The first to make is the lamp house or box to hold the light. Our illustration shows the construction for an electric light, yet the same box may be used for gas or an oil lamp, provided the material is of metal. A tin box having dimensions somewhere near those given in the diagrammatic sketch may be secured from your local grocer, but if such a box is not found, one can be made from a piece of tin cut as shown in Fig. 1. When this metal is bent at right angles on the dotted lines it will form a box as shown in Fig. 2



which is placed on a baseboard, 1/2 to 3/4 in. thick, 8 in. wide, and 14 in. long. This box should be provided with a reflector located just back of the lamp.

Procure a plano-convex or a bi-convex 6-in. lens with a focal length of from 15 to 20 in. and a projecting lens 2 in. in diameter with such a focal length that will give a picture of the required size, or a lens of 12-in. focus enlarging a 3-in. slide to about 6 ft. at a distance of 24 ft.

The woodwork of the lantern should be of 1/2-in., well seasoned pine, white wood or walnut and the parts fastened together with wood screws, wire brads, or glue, as desired. The board in which to mount the condensing lens is 16 in. wide and 15 in. high, battened on both ends to keep the wood from warping. The board is centered both ways, and, at a point 1 in. above the center, describe a 9-in. circle with a compass and saw the wood out with a scroll or keyhole saw. If a small saw is used, and the work carefully done, the circular piece removed will serve to make the smaller portion of the ring for holding the condensing lens. This ring is made up from two rings, A and B, Fig. 3. The inside and outside diameters of the ring B are 3/8 in. greater than the corresponding diameters of ring A, so when fastened together concentrically an inner rabbet is formed for the reception of the lens and an outer rabbet to fit against the board C in and against which it rotates being held in place by buttons, DD.

A table, E, about 2 ft. long is fastened to the board C with brackets F and supported at the outer end with a standard. The slide support, G, and the lens slide, H, are constructed to slip easily on the table, E, the strips II serving as guides. Small strips of tin, JJ, are bent as shown and fastened at the top and bottom of the rectangular opening cut in the support G for holding the lantern slides.

All the parts should be joined together snugly and the movable parts made to slide freely and when all is complete and well sandpapered, apply two coats of shellac varnish. Place the lamp house on the bottom board behind the condensing lens and the lantern is ready for use.

The proper light and focus may be obtained by slipping the movable parts on the board E, and when the right position is found for each, all lantern slides will produce a clear picture on the screen, if the position of the lantern and screen is not changed. —Contributed by Stuart Mason Kerr, St. Paul, Minn.

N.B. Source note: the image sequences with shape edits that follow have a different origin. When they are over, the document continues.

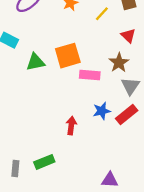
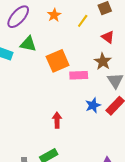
green triangle: (35, 62) -> (28, 44), moved, turned 30
red arrow: (71, 125) -> (57, 120), moved

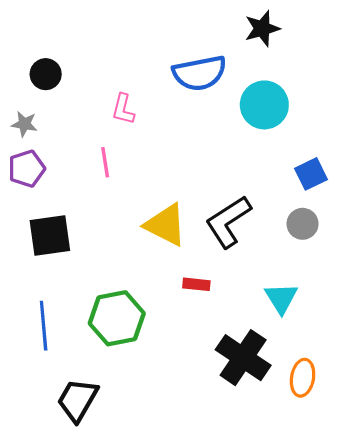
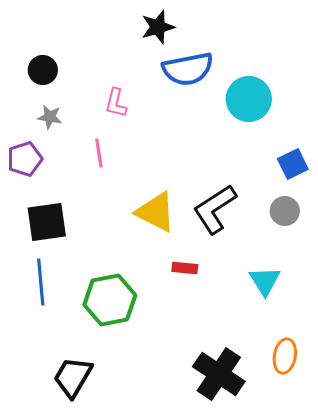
black star: (262, 28) -> (158, 27), moved
gray star: (24, 124) -> (50, 117), moved
blue line: (44, 326) -> (41, 282), moved
black cross: (243, 358) -> (219, 374), moved

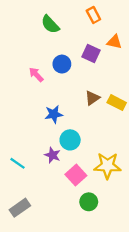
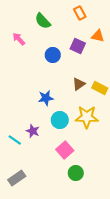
pink arrow: (36, 75) -> (19, 39), moved
purple star: (53, 155) -> (33, 131), moved
yellow star: (107, 166) -> (87, 117), moved

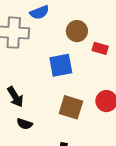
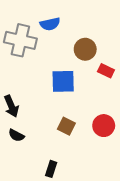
brown square: (71, 107) -> (66, 126), size x0.7

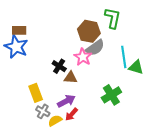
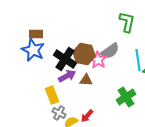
brown hexagon: (89, 31) -> (84, 54), moved
black cross: (59, 66) -> (65, 59), moved, size x1.6
purple arrow: (66, 101) -> (67, 76), moved

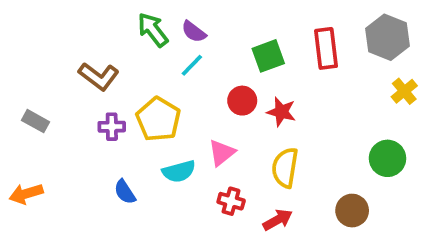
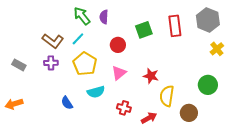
purple semicircle: (194, 32) -> (104, 17), turned 56
cyan line: (192, 65) -> (78, 39), moved
red circle: (242, 101) -> (118, 45), moved
red star: (281, 112) -> (151, 76), moved
purple cross: (112, 127) -> (51, 63), moved
pink triangle: (222, 153) -> (119, 73), moved
yellow semicircle: (285, 168) -> (167, 96), moved

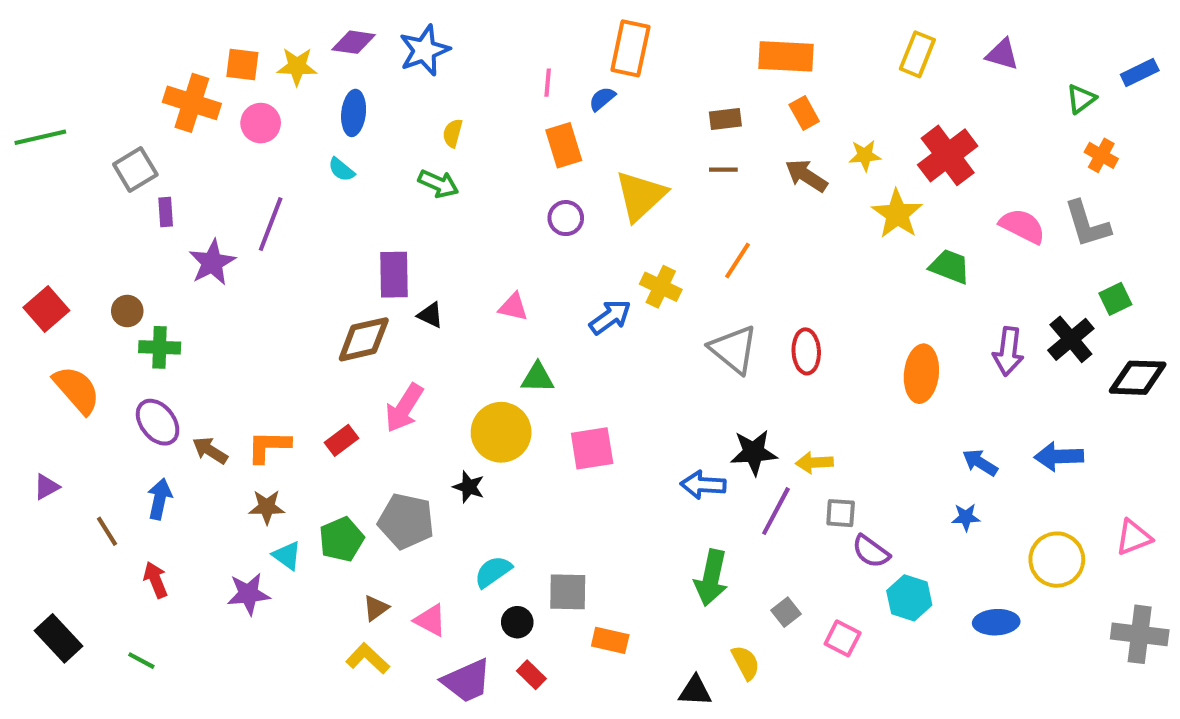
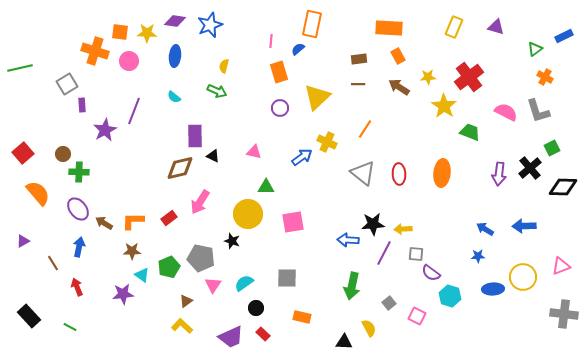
cyan semicircle: (341, 170) -> (174, 97), moved
orange ellipse: (921, 374) -> (442, 173), moved
gray square: (568, 592) -> (287, 278), moved
pink triangle: (430, 620) -> (213, 285), moved, turned 36
blue ellipse: (996, 622) -> (493, 289), moved

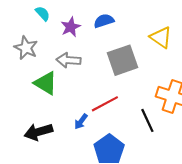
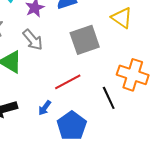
gray arrow: (69, 60) -> (33, 40), turned -135
blue arrow: (81, 121) -> (45, 108), moved

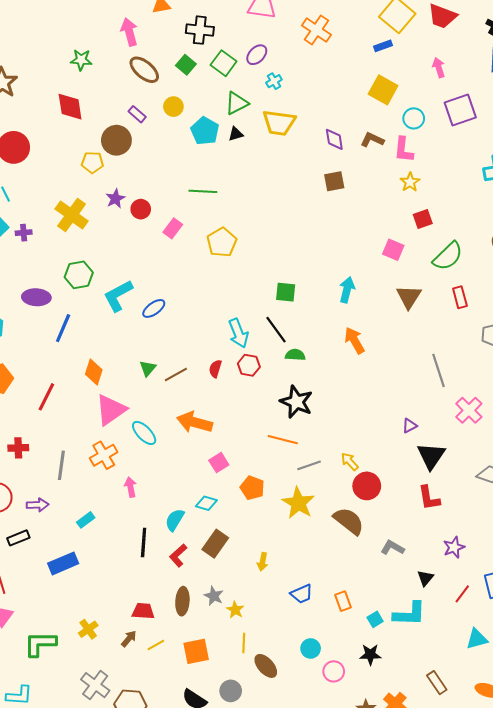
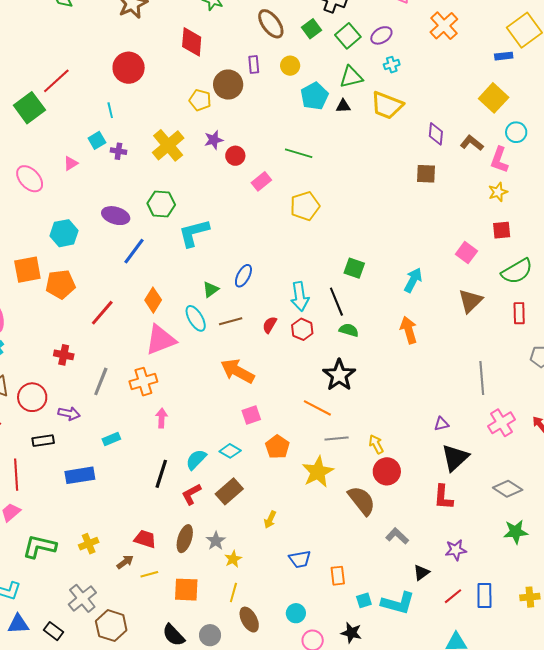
purple rectangle: (137, 114) -> (254, 65), turned 30
blue ellipse: (154, 308) -> (243, 276), moved, turned -40
green triangle: (148, 368) -> (211, 289), moved
cyan ellipse: (144, 433) -> (196, 318), moved

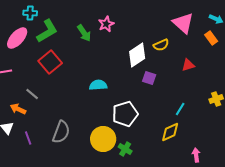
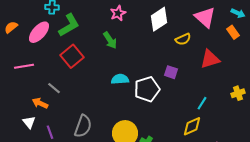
pink star: (106, 24) -> (118, 13), moved
green arrow: (84, 33) -> (110, 40), moved
white diamond: (137, 55) -> (159, 19), moved
red triangle: (188, 65) -> (210, 59), size x1.5
white pentagon: (125, 114) -> (147, 89), moved

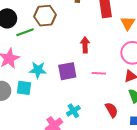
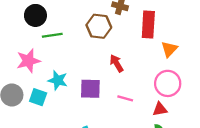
brown hexagon: (45, 16) -> (99, 26), moved
red arrow: (85, 45) -> (117, 63), turned -42

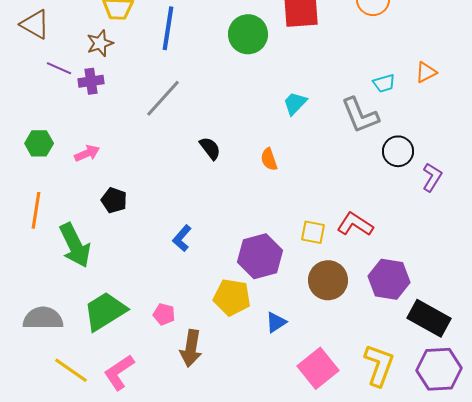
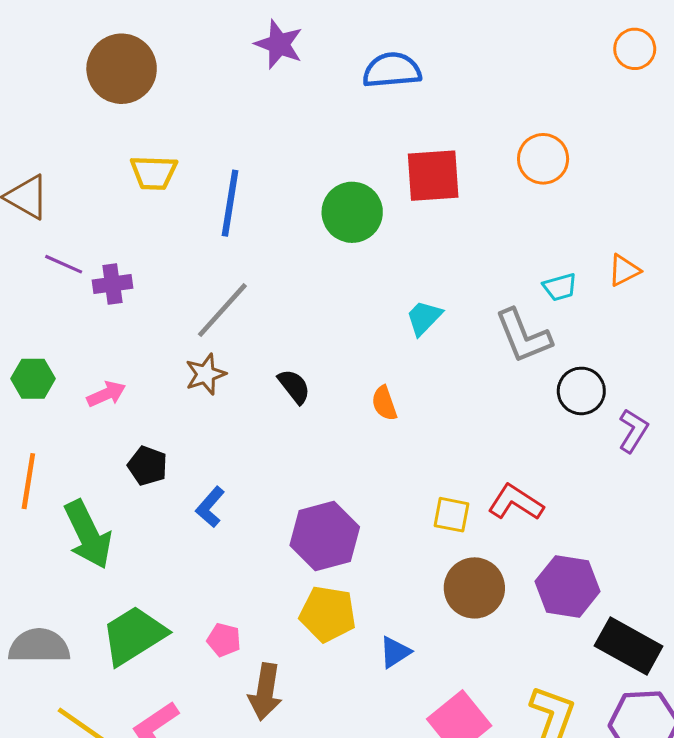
brown star: (100, 43) -> (206, 374), moved
blue L-shape: (182, 238) -> (210, 507), moved
purple hexagon: (260, 256) -> (325, 536), moved

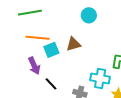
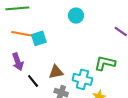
brown triangle: (73, 44) -> (56, 72), moved
cyan square: (51, 50) -> (39, 38), moved

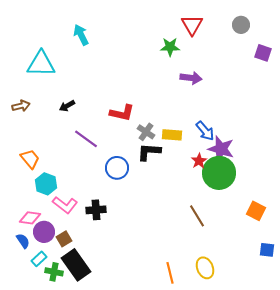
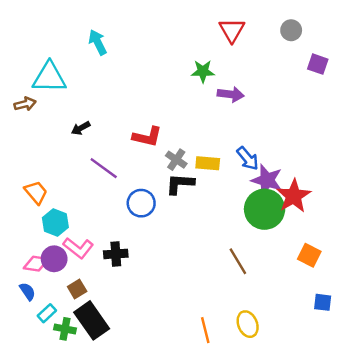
green star: (170, 47) -> (203, 71), moved
brown arrow: (21, 106) -> (25, 104), moved
red star: (199, 161) -> (294, 196), moved, size x1.8
purple circle: (44, 232) -> (54, 259), moved

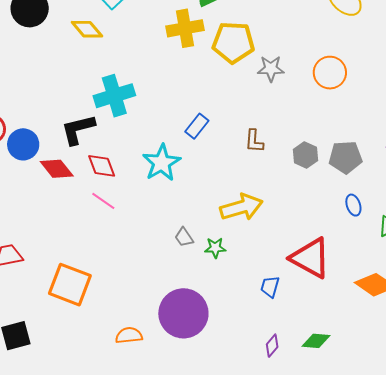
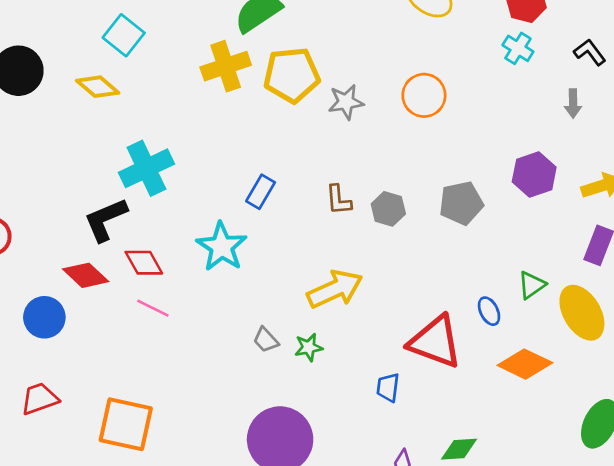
blue circle: (23, 144) -> (44, 317), moved
gray hexagon: (305, 155) -> (388, 209), moved
blue ellipse: (353, 205) -> (489, 311), moved

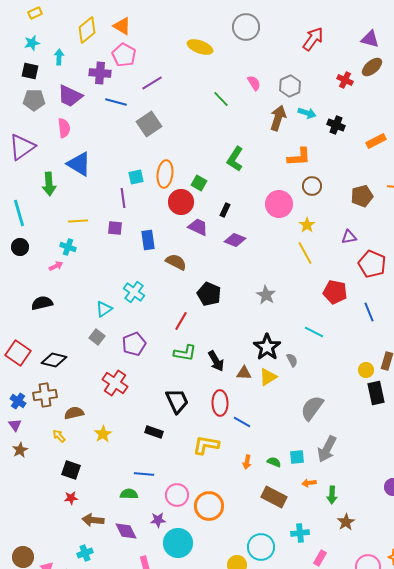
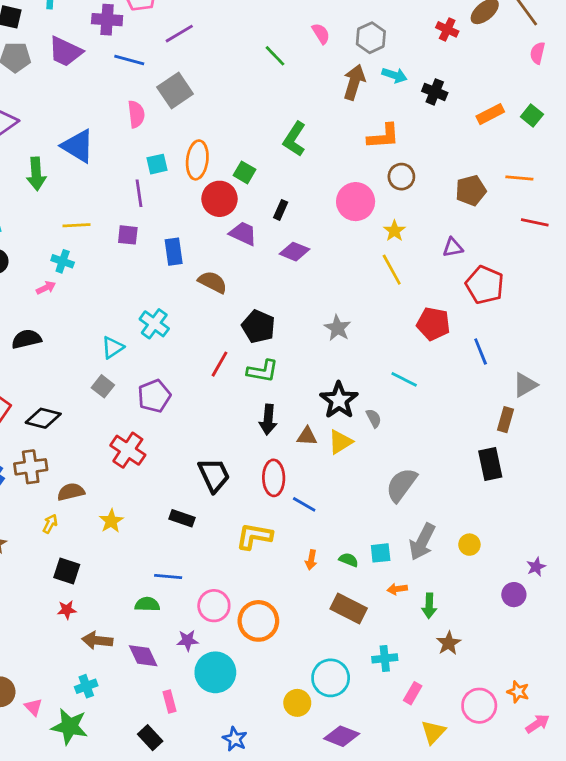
pink semicircle: (64, 128) -> (136, 114), moved
green L-shape: (185, 353) -> (263, 371), moved
black arrow: (216, 361) -> (268, 420), turned 35
yellow circle: (366, 370) -> (469, 545), moved
yellow arrow: (59, 436) -> (50, 524), turned 72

** A Quickly Made Lamp [329]

A very simple lamp can be made from materials which are available in practically every household in the following manner: A cheap glass tumbler is partly filled with water and then about 1/2 in. of safe, light burning oil, placed on the water. Cut a thin strip from an ordinary cork and make a hole in the center to carry a short piece of wick. The wick should



be of such a length as to dip into the oil, but not long enough. To reach the water. The upper surface of the cork may be protected from the flame with a small piece of tin bent over the edges and a hole punched in the center for the wick. The weight of the tin will force the cork down into the oil. The level of the oil should be such as to make the flame below the top of the tumbler and the light then will not be blown out with draughts. The arrangement is quite safe as, should the glass happen to upset, the water at once extinguishes the flame. —Contributed by G. P. B.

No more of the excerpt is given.